WHAT YOU WILL DO
Find each line below containing the word "première" and copy it.

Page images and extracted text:
————

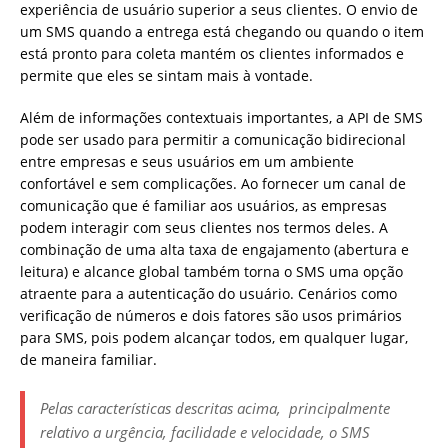
experiência de usuário superior a seus clientes. O envio de
um SMS quando a entrega está chegando ou quando o item
está pronto para coleta mantém os clientes informados e
permite que eles se sintam mais à vontade.
Além de informações contextuais importantes, a API de SMS
pode ser usado para permitir a comunicação bidirecional
entre empresas e seus usuários em um ambiente
confortável e sem complicações. Ao fornecer um canal de
comunicação que é familiar aos usuários, as empresas
podem interagir com seus clientes nos termos deles. A
combinação de uma alta taxa de engajamento (abertura e
leitura) e alcance global também torna o SMS uma opção
atraente para a autenticação do usuário. Cenários como
verificação de números e dois fatores são usos primários
para SMS, pois podem alcançar todos, em qualquer lugar,
de maneira familiar.
Pelas características descritas acima, principalmente
relativo a urgência, facilidade e velocidade, o SMS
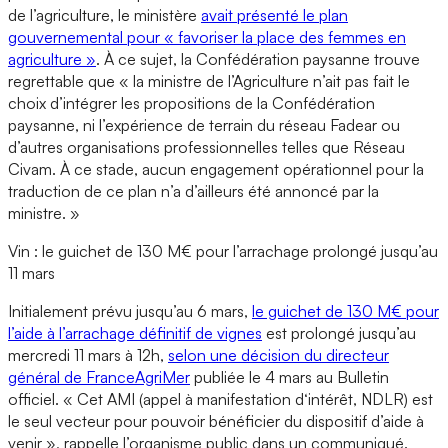
de l’agriculture, le ministère
avait présenté le plan
gouvernemental pour « favoriser la place des femmes en
agriculture »
. À ce sujet, la Confédération paysanne trouve
regrettable que « la ministre de l’Agriculture n’ait pas fait le
choix d’intégrer les propositions de la Confédération
paysanne, ni l’expérience de terrain du réseau Fadear ou
d’autres organisations professionnelles telles que Réseau
Civam. À ce stade, aucun engagement opérationnel pour la
traduction de ce plan n’a d’ailleurs été annoncé par la
ministre. »
Vin : le guichet de 130 M€ pour l’arrachage prolongé jusqu’au
11 mars
Initialement prévu jusqu’au 6 mars,
le guichet de 130 M€ pour
l’aide à l’arrachage définitif de vignes
est prolongé jusqu’au
mercredi 11 mars à 12h,
selon une décision du directeur
général de FranceAgriMer
publiée le 4 mars au Bulletin
officiel. « Cet AMI (appel à manifestation d‘intérêt, NDLR) est
le seul vecteur pour pouvoir bénéficier du dispositif d’aide à
venir », rappelle l’organisme public dans un communiqué.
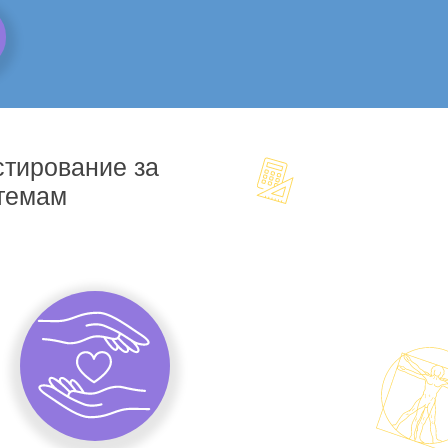
стирование за
 темам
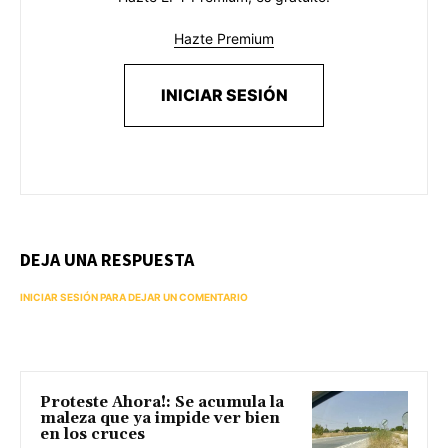
Hazte Premium
INICIAR SESIÓN
DEJA UNA RESPUESTA
INICIAR SESIÓN PARA DEJAR UN COMENTARIO
Proteste Ahora!: Se acumula la
maleza que ya impide ver bien
en los cruces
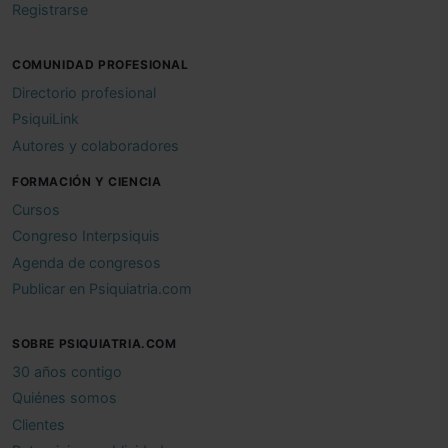
Registrarse
COMUNIDAD PROFESIONAL
Directorio profesional
PsiquiLink
Autores y colaboradores
FORMACIÓN Y CIENCIA
Cursos
Congreso Interpsiquis
Agenda de congresos
Publicar en Psiquiatria.com
SOBRE PSIQUIATRIA.COM
30 años contigo
Quiénes somos
Clientes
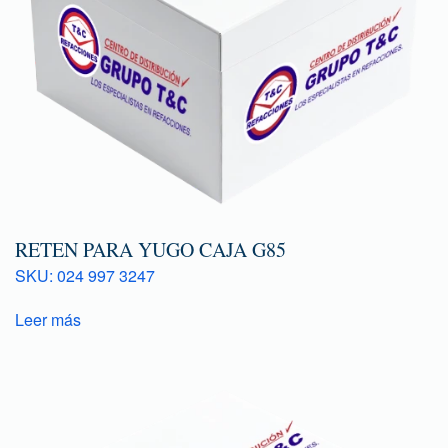
RETEN PARA YUGO CAJA G85
SKU: 024 997 3247
Leer más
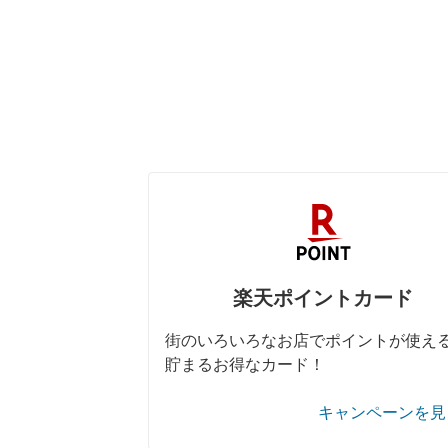
楽天ポイントカード
街のいろいろなお店でポイントが使え
貯まるお得なカード！
キャンペーンを見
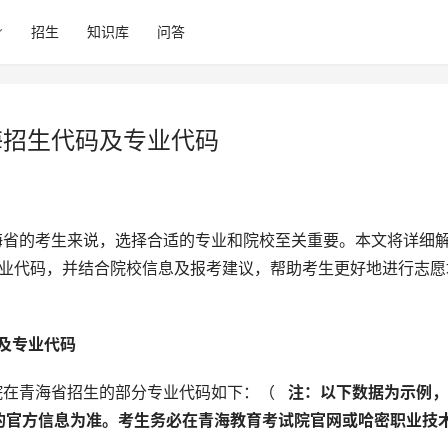
招生
知识库
问答
海招生代码及专业代码
专业代码，并结合院校信息及报考建议，帮助考生更好地进行志愿
及专业代码 
院在青海省招生的部分专业代码如下：（ 
  注：以下数据为示例
的官方信息为准。考生务必在青海教育考试院官网或哈密职业技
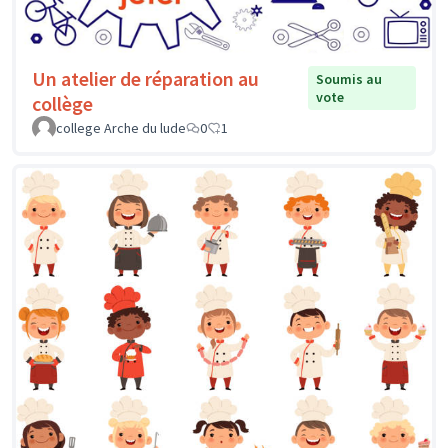
Un atelier de réparation au
Soumis au
vote
collège
college Arche du lude
0
1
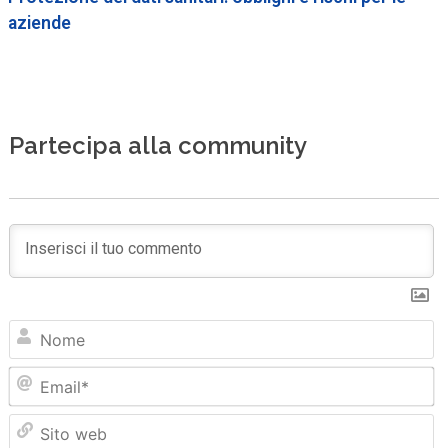
aziende
Partecipa alla community
N
Em
Sit
we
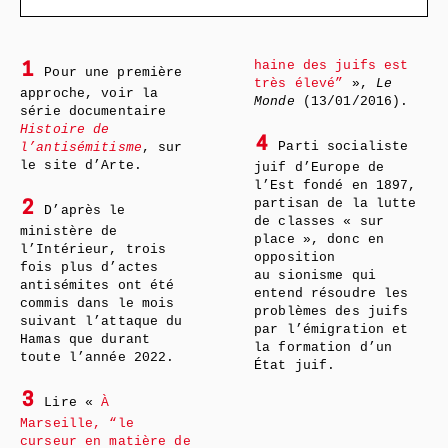
haine des juifs est
1
Pour une première
très élevé”
»,
Le
approche, voir la
Monde
(13/01/2016).
série documentaire
Histoire de
4
Parti socialiste
l’antisémitisme
, sur
le site d’Arte.
juif d’Europe de
l’Est fondé en 1897,
partisan de la lutte
2
D’après le
de classes « sur
ministère de
place », donc en
l’Intérieur, trois
opposition
fois plus d’actes
au sionisme qui
antisémites ont été
entend résoudre les
commis dans le mois
problèmes des juifs
suivant l’attaque du
par l’émigration et
Hamas que durant
la formation d’un
toute l’année 2022.
État juif.
3
Lire «
À
Marseille, “le
curseur en matière de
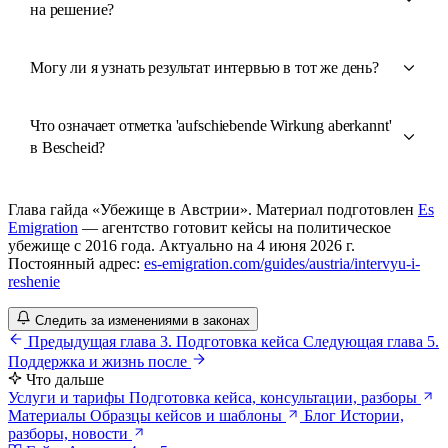
на решение?
Могу ли я узнать результат интервью в тот же день?
Что означает отметка 'aufschiebende Wirkung aberkannt'
в Bescheid?
Глава гайда «Убежище в Австрии». Материал подготовлен
Es
Emigration
— агентство готовит кейсы на политическое
убежище с 2016 года. Актуально на 4 июня 2026 г.
Постоянный адрес:
es-emigration.com/guides/austria/intervyu-i-
reshenie
Следить за изменениями в законах
Предыдущая глава
3. Подготовка кейса
Следующая глава
5.
Поддержка и жизнь после
Что дальше
Услуги и тарифы
Подготовка кейса, консультации, разборы
Материалы
Образцы кейсов и шаблоны
Блог
Истории,
разборы, новости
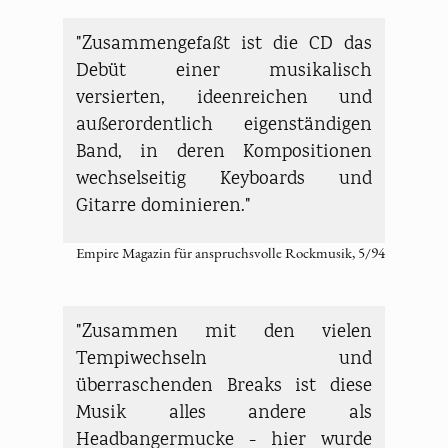
"Zusammengefaßt ist die CD das
Debüt einer musikalisch
versierten, ideenreichen und
außerordentlich eigenständigen
Band, in deren Kompositionen
wechselseitig Keyboards und
Gitarre dominieren."
Empire Magazin für anspruchsvolle Rockmusik, 5/94
"Zusammen mit den vielen
Tempiwechseln und
überraschenden Breaks ist diese
Musik alles andere als
Headbangermucke - hier wurde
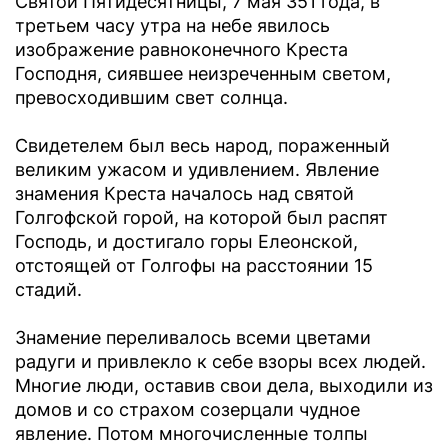
Святой Пятидесятницы, 7 мая 351 года, в
третьем часу утра на небе явилось
изображение равноконечного Креста
Господня, сиявшее неизреченным светом,
превосходившим свет солнца.
Свидетелем был весь народ, пораженный
великим ужасом и удивлением. Явление
знамения Креста началось над святой
Голгофской горой, на которой был распят
Господь, и достигало горы Елеонской,
отстоящей от Голгофы на расстоянии 15
стадий.
Знамение переливалось всеми цветами
радуги и привлекло к себе взоры всех людей.
Многие люди, оставив свои дела, выходили из
домов и со страхом созерцали чудное
явление. Потом многочисленные толпы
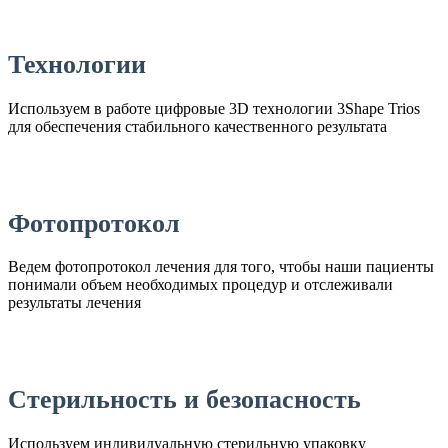
Технологии
Используем в работе цифровые 3D технологии 3Shape Trios
для обеспечения стабильного качественного результата
Фотопротокол
Ведем фотопротокол лечения для того, чтобы наши пациенты
понимали объем необходимых процедур и отслеживали
результаты лечения
Стерильность и безопасность
Используем индивидуальную стерильную упаковку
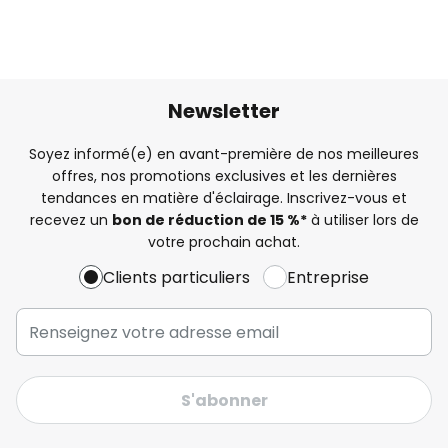
Newsletter
Soyez informé(e) en avant-première de nos meilleures
offres, nos promotions exclusives et les dernières
tendances en matière d'éclairage. Inscrivez-vous et
recevez un
bon de réduction de 15 %*
à utiliser lors de
votre prochain achat.
Clients particuliers
Entreprise
S'abonner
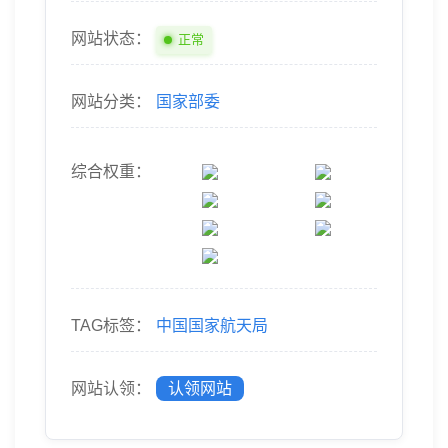
网站状态：
正常
网站分类：
国家部委
综合权重：
TAG标签：
中国国家航天局
网站认领：
认领网站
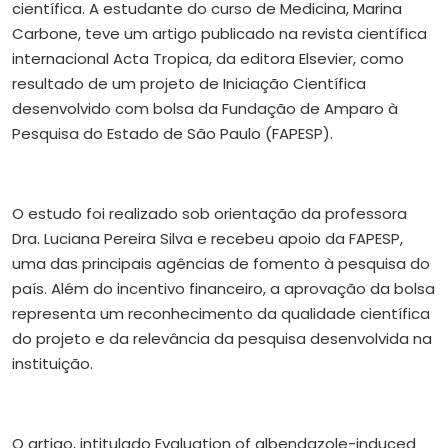
científica. A estudante do curso de Medicina, Marina
Carbone, teve um artigo publicado na revista científica
internacional Acta Tropica, da editora Elsevier, como
resultado de um projeto de Iniciação Científica
desenvolvido com bolsa da Fundação de Amparo à
Pesquisa do Estado de São Paulo (FAPESP).
O estudo foi realizado sob orientação da professora
Dra. Luciana Pereira Silva e recebeu apoio da FAPESP,
uma das principais agências de fomento à pesquisa do
país. Além do incentivo financeiro, a aprovação da bolsa
representa um reconhecimento da qualidade científica
do projeto e da relevância da pesquisa desenvolvida na
instituição.
O artigo, intitulado Evaluation of albendazole-induced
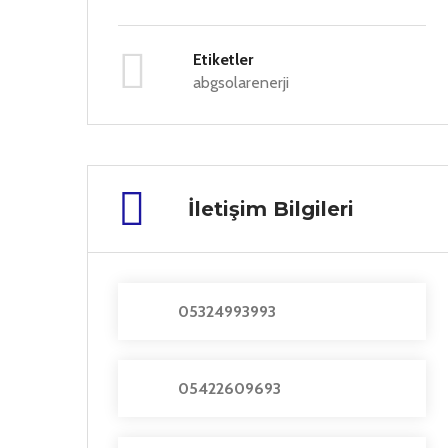
Etiketler
abgsolarenerji
İletişim Bilgileri
05324993993
05422609693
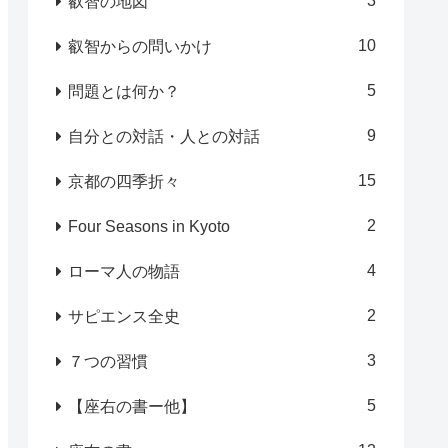
3
叡智の地図
10
叡智からの問いかけ
5
問題とは何か？
9
自分との対話・人との対話
15
京都の四季折々
2
Four Seasons in Kyoto
4
ローマ人の物語
2
サピエンス全史
3
７つの習慣
5
【座右の書ー他】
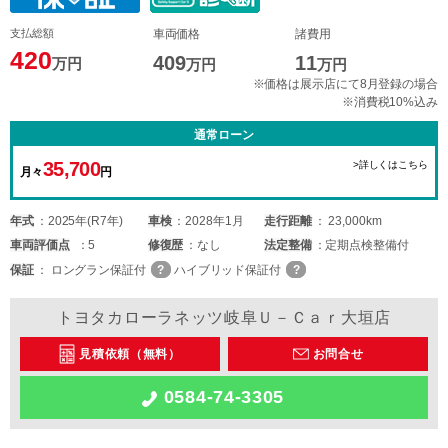
支払総額
車両価格
諸費用
420
409
11
万円
万円
万円
※価格は展示店にて8月登録の場合
※消費税10%込み
通常ローン
35,700
>詳しくはこちら
月々
円
年式
2025年(R7年)
車検
2028年1月
走行距離
23,000km
車両
評価点
5
修復歴
なし
法定整備
定期点検整備付
保証
ロングラン保証付
ハイブリッド保証付
トヨタカローラネッツ岐阜Ｕ－Ｃａｒ大垣店
見積依頼（無料）
お問合せ
0584-74-3305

————

ANSWER BOX
Pour une première
Soyez informé(e) en avant-première de nos meilleures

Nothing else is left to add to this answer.